WORK INSTRUCTIONS
Below are the records; return every line from the one that contains "bei.Strategischer" to the last, exactly, skipping the pictures.

SUPPLIED RECORDS

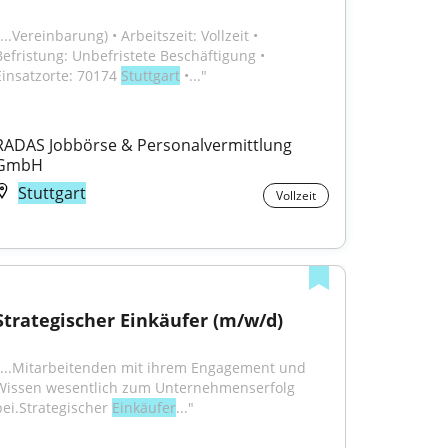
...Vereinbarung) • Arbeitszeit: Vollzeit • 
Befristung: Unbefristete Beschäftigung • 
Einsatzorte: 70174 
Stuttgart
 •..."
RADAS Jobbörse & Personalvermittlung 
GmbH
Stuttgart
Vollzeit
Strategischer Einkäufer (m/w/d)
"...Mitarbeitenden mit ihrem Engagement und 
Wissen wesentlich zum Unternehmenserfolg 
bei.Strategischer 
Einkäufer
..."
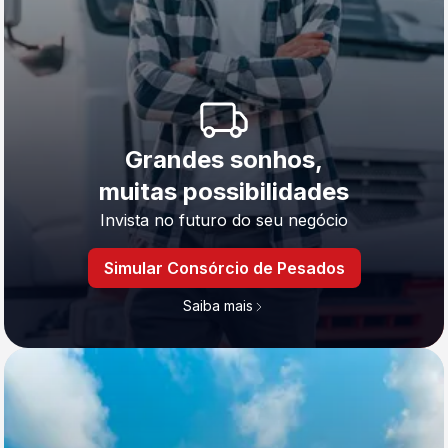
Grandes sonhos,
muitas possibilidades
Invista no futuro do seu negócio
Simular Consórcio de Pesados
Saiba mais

RESULT
bei.Strategischer 
Einkäufer
..."
Grandes sonhos,
muitas possibilidades
Invista no futuro do seu negócio
Simular Consórcio de Pesados
Saiba mais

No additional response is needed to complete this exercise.